De Blasio said he wanted to connect a string of growing neighborhoods along the waterfront and claimed that rising real estate tax revenue could finance the streetcar. But his deputy mayor, Alicia Glen, raised doubts last week about whether that model was still feasible.

Glen told reporters that if the streetcar did not pay for itself, the city would have to decide whether to cover the costs, according to an article in the Daily News that de Blasio later attacked. Glen and the mayor both suggested Sen. Chuck Schumer, D-N.Y., might help secure federal funding.

Schumer’s daughter, Jessica Schumer, is the executive director of the Friends of the Brooklyn Queens Connector group. Schumer’s office did not respond to a request for comment.

From the beginning, some said the streetcar idea was a gift to real estate developers on the waterfront instead of a response to a real transit demand. Among the leaders of the Friends group is Jed Walentas, a prominent developer.

Benjamin Kabak, a transit advocate who writes the Second Ave. Sagas subway blog, said he thought de Blasio would kill the streetcar plan after being re-elected.

“It seemed destined to be a low ridership, niche project with some faulty underlying assumptions,” Kabak said.
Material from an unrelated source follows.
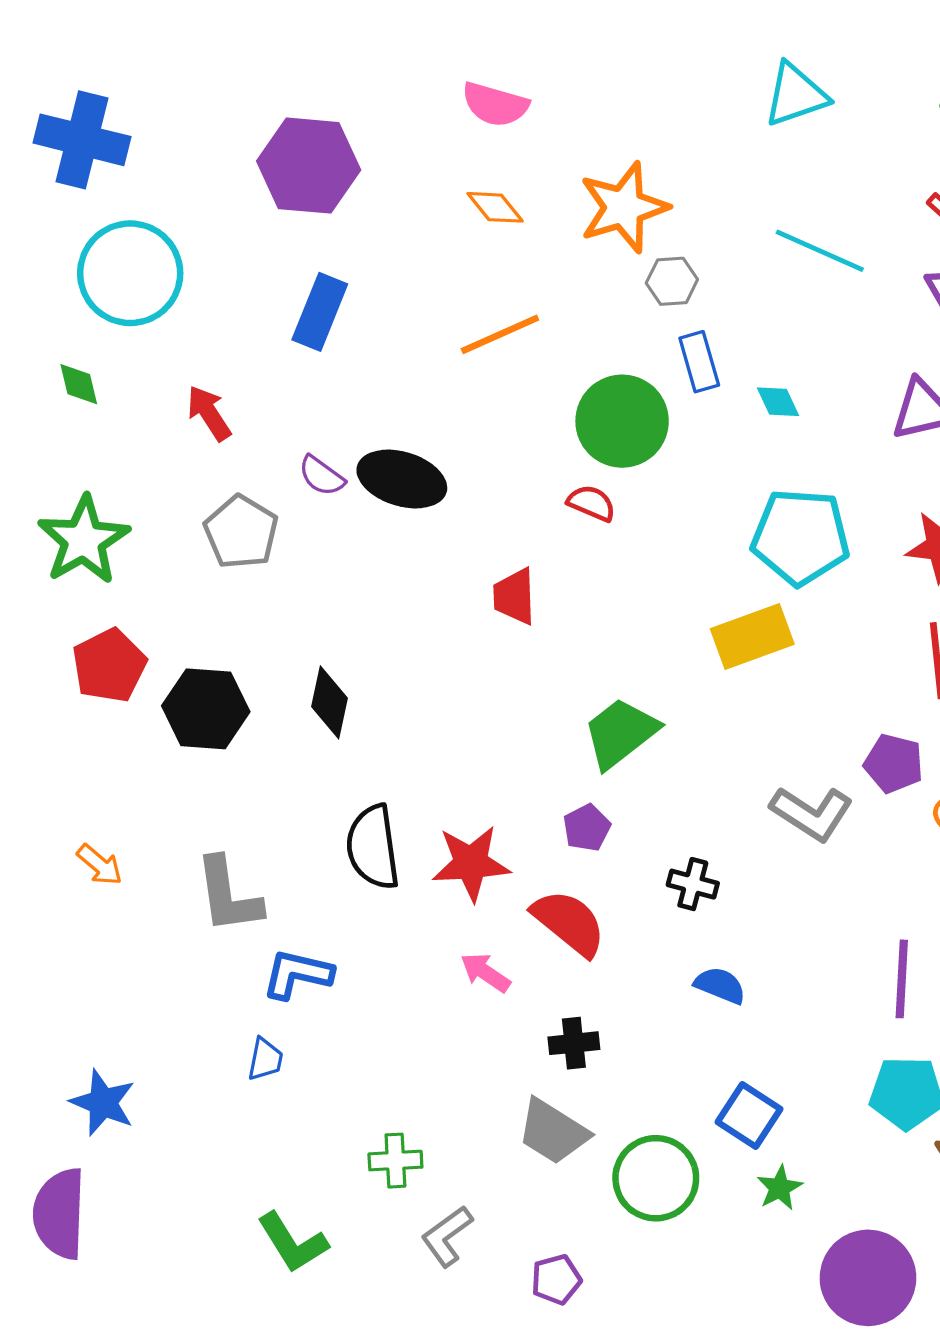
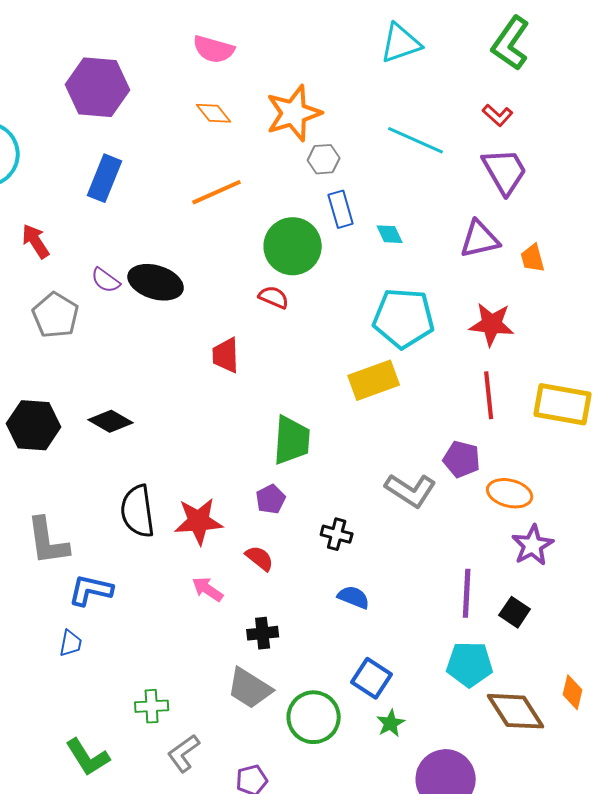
black diamond: (330, 702) -> (111, 421), turned -72
green trapezoid: (620, 733) -> (292, 440), turned 132
red semicircle: (569, 923) -> (260, 558), size x0.6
If de Blasio is committed to building the streetcar, it is far behind schedule. The city had aimed to start the public approvals process last year and major design work in 2018. It said it would pick an operator and hold a groundbreaking in 2019, with service starting in 2024.

Now it is unlikely construction could start before 2020 or 2021.

The route could also spark outrage in the bustling neighborhoods along the waterfront where hundreds of parking spots could disappear. City officials released a list of possible routes in 2016, but they still have not announced its path.

Wiley Norvell, a City Hall spokesman, said workers had dug trenches along the route to identify the utilities under city streets and officials were still calculating the exact project costs and anticipated real estate revenues.

“I know people are trying to read the tea leaves or coffee grounds, but real work is happening behind the scenes,” Norvell said.

For those hoping to ride the streetcar in the next decade, the silence from City Hall over the last year has been frustrating. The Friends of the Brooklyn Queens Connector displayed a sleek life-size prototype of the streetcar at the Brooklyn Navy Yard last fall to try to muster enthusiasm for the project. The group announced that its first executive director, Ya-Ting Liu, was stepping down a short time later.

Now, the streetcar could be vying for federal dollars in a crowded field of transit projects, including the Gateway plan to build a new rail tunnel under the Hudson River. Schumer and President Donald Trump have been at odds over the rail tunnel and a broader infrastructure program.

Still, the streetcar project has its fans. Mitchell L. Moss, the director of the Rudin Center for Transportation Policy and Management at New York University, said the corridor was thriving and needed more transit options, even if the streetcar would not pay for itself.

“The criteria should not be whether it covers all of its costs,” he said, “but will it encourage housing and investment on the waterfront? And the answer is yes.”